→ **What you should do**: Give back the records in their entirety, exactly.

____ Records for processing

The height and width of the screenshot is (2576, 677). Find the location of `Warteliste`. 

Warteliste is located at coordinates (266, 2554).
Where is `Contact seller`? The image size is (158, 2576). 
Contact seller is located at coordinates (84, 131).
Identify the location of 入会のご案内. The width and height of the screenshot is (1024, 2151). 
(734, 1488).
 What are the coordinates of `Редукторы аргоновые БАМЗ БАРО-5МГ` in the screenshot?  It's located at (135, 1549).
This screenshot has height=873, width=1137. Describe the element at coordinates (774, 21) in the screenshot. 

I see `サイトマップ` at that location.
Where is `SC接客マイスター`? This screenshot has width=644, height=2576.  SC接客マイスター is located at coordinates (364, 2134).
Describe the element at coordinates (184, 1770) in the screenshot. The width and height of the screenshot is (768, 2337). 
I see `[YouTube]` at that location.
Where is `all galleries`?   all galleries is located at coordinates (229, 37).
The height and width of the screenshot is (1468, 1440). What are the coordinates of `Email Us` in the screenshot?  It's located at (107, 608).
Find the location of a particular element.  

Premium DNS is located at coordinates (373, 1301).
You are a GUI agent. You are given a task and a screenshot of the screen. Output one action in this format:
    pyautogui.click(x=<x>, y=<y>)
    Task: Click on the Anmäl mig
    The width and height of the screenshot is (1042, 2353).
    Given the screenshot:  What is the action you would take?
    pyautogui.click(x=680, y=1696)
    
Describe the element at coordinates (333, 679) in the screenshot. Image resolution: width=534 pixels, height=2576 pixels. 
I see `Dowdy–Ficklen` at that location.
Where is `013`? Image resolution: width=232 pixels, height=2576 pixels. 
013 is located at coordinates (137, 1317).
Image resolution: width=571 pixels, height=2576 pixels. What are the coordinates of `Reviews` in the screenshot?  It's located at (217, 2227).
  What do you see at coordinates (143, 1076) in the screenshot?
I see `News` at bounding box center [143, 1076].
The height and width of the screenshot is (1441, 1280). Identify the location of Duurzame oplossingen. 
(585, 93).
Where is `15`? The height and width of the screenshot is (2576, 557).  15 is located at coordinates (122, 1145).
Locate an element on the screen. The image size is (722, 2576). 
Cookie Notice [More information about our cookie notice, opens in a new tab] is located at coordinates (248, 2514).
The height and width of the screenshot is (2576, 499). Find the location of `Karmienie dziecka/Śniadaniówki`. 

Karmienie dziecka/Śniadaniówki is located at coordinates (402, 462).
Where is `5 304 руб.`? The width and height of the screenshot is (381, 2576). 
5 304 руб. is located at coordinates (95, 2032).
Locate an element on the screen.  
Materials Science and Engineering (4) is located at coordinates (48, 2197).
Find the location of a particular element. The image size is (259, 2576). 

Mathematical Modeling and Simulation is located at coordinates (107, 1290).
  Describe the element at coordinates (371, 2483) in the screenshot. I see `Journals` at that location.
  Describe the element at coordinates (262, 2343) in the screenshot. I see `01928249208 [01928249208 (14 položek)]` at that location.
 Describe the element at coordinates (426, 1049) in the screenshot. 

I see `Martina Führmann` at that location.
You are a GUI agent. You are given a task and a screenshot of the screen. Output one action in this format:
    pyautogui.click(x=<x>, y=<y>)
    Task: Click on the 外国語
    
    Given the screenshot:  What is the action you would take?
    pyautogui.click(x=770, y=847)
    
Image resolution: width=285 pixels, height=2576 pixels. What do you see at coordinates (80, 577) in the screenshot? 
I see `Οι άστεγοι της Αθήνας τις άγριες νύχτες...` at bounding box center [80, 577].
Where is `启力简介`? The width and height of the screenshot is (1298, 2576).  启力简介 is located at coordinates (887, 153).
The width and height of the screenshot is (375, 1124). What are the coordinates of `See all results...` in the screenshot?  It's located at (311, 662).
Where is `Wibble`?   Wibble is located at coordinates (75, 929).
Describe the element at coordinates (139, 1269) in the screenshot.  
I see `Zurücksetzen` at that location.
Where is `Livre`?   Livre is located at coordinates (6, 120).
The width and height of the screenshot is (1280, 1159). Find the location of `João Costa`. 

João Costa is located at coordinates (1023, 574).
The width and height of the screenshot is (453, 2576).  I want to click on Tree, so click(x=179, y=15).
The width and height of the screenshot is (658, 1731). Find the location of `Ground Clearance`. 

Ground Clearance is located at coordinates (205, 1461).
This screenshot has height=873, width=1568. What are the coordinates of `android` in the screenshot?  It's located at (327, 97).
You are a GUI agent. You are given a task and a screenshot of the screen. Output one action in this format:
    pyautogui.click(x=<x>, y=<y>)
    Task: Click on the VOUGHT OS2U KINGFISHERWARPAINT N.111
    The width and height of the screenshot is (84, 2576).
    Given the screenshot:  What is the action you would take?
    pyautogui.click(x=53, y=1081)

________

→ **Task solution**:
The height and width of the screenshot is (2576, 677). Find the location of `Warteliste`. 

Warteliste is located at coordinates (266, 2554).
Where is `Contact seller`? The image size is (158, 2576). 
Contact seller is located at coordinates (84, 131).
Identify the location of 入会のご案内. The width and height of the screenshot is (1024, 2151). 
(734, 1488).
 What are the coordinates of `Редукторы аргоновые БАМЗ БАРО-5МГ` in the screenshot?  It's located at (135, 1549).
This screenshot has height=873, width=1137. Describe the element at coordinates (774, 21) in the screenshot. 

I see `サイトマップ` at that location.
Where is `SC接客マイスター`? This screenshot has width=644, height=2576.  SC接客マイスター is located at coordinates (364, 2134).
Describe the element at coordinates (184, 1770) in the screenshot. The width and height of the screenshot is (768, 2337). 
I see `[YouTube]` at that location.
Where is `all galleries`?   all galleries is located at coordinates (229, 37).
The height and width of the screenshot is (1468, 1440). What are the coordinates of `Email Us` in the screenshot?  It's located at (107, 608).
Find the location of a particular element.  

Premium DNS is located at coordinates (373, 1301).
You are a GUI agent. You are given a task and a screenshot of the screen. Output one action in this format:
    pyautogui.click(x=<x>, y=<y>)
    Task: Click on the Anmäl mig
    The width and height of the screenshot is (1042, 2353).
    Given the screenshot:  What is the action you would take?
    pyautogui.click(x=680, y=1696)
    
Describe the element at coordinates (333, 679) in the screenshot. Image resolution: width=534 pixels, height=2576 pixels. 
I see `Dowdy–Ficklen` at that location.
Where is `013`? Image resolution: width=232 pixels, height=2576 pixels. 
013 is located at coordinates (137, 1317).
Image resolution: width=571 pixels, height=2576 pixels. What are the coordinates of `Reviews` in the screenshot?  It's located at (217, 2227).
  What do you see at coordinates (143, 1076) in the screenshot?
I see `News` at bounding box center [143, 1076].
The height and width of the screenshot is (1441, 1280). Identify the location of Duurzame oplossingen. 
(585, 93).
Where is `15`? The height and width of the screenshot is (2576, 557).  15 is located at coordinates (122, 1145).
Locate an element on the screen. The image size is (722, 2576). 
Cookie Notice [More information about our cookie notice, opens in a new tab] is located at coordinates (248, 2514).
The height and width of the screenshot is (2576, 499). Find the location of `Karmienie dziecka/Śniadaniówki`. 

Karmienie dziecka/Śniadaniówki is located at coordinates (402, 462).
Where is `5 304 руб.`? The width and height of the screenshot is (381, 2576). 
5 304 руб. is located at coordinates (95, 2032).
Locate an element on the screen.  
Materials Science and Engineering (4) is located at coordinates (48, 2197).
Find the location of a particular element. The image size is (259, 2576). 

Mathematical Modeling and Simulation is located at coordinates (107, 1290).
  Describe the element at coordinates (371, 2483) in the screenshot. I see `Journals` at that location.
  Describe the element at coordinates (262, 2343) in the screenshot. I see `01928249208 [01928249208 (14 položek)]` at that location.
 Describe the element at coordinates (426, 1049) in the screenshot. 

I see `Martina Führmann` at that location.
You are a GUI agent. You are given a task and a screenshot of the screen. Output one action in this format:
    pyautogui.click(x=<x>, y=<y>)
    Task: Click on the 外国語
    
    Given the screenshot:  What is the action you would take?
    pyautogui.click(x=770, y=847)
    
Image resolution: width=285 pixels, height=2576 pixels. What do you see at coordinates (80, 577) in the screenshot? 
I see `Οι άστεγοι της Αθήνας τις άγριες νύχτες...` at bounding box center [80, 577].
Where is `启力简介`? The width and height of the screenshot is (1298, 2576).  启力简介 is located at coordinates (887, 153).
The width and height of the screenshot is (375, 1124). What are the coordinates of `See all results...` in the screenshot?  It's located at (311, 662).
Where is `Wibble`?   Wibble is located at coordinates (75, 929).
Describe the element at coordinates (139, 1269) in the screenshot.  
I see `Zurücksetzen` at that location.
Where is `Livre`?   Livre is located at coordinates (6, 120).
The width and height of the screenshot is (1280, 1159). Find the location of `João Costa`. 

João Costa is located at coordinates (1023, 574).
The width and height of the screenshot is (453, 2576).  I want to click on Tree, so click(x=179, y=15).
The width and height of the screenshot is (658, 1731). Find the location of `Ground Clearance`. 

Ground Clearance is located at coordinates (205, 1461).
This screenshot has height=873, width=1568. What are the coordinates of `android` in the screenshot?  It's located at (327, 97).
You are a GUI agent. You are given a task and a screenshot of the screen. Output one action in this format:
    pyautogui.click(x=<x>, y=<y>)
    Task: Click on the VOUGHT OS2U KINGFISHERWARPAINT N.111
    The width and height of the screenshot is (84, 2576).
    Given the screenshot:  What is the action you would take?
    pyautogui.click(x=53, y=1081)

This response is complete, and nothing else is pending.